Assignment:
Every entry is to be restated exactly; pictures are not part of the copy.

Start of Block

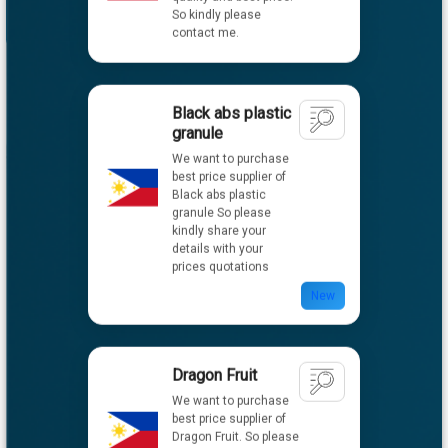
Black abs plastic
granule
We want to purchase
best price supplier of
Black abs plastic
granule So please
kindly share your
details with your
prices quotations
New
Dragon Fruit
We want to purchase
best price supplier of
Dragon Fruit. So please
kindly share your
details with your
prices quotations.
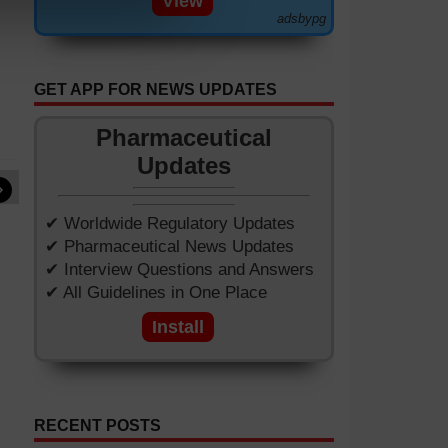
View
adsbypg
GET APP FOR NEWS UPDATES
Pharmaceutical
Updates
»
✔ Worldwide Regulatory Updates
✔ Pharmaceutical News Updates
✔ Interview Questions and Answers
✔ All Guidelines in One Place
Install
RECENT POSTS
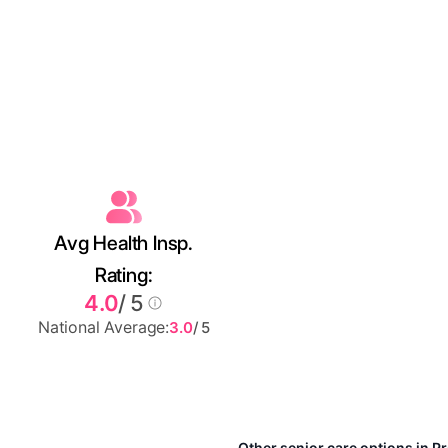
Avg Health Insp.
Rating:
4.0
/ 5
National Average:
3.0
/ 5
Other senior care options in P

End of Block

Result of this task:
Black abs plastic
granule
We want to purchase
best price supplier of
Black abs plastic
granule So please
kindly share your
details with your
prices quotations
New
Dragon Fruit
We want to purchase
best price supplier of
Dragon Fruit. So please
kindly share your
details with your
prices quotations.
View
adsbypg
GET APP FOR NEWS UPDATES
Pharmaceutical
Updates
»
✔ Worldwide Regulatory Updates
✔ Pharmaceutical News Updates
✔ Interview Questions and Answers
✔ All Guidelines in One Place
Install
RECENT POSTS
Avg Health Insp.
Rating:
4.0
/ 5
National Average:
3.0
/ 5
Other senior care options in P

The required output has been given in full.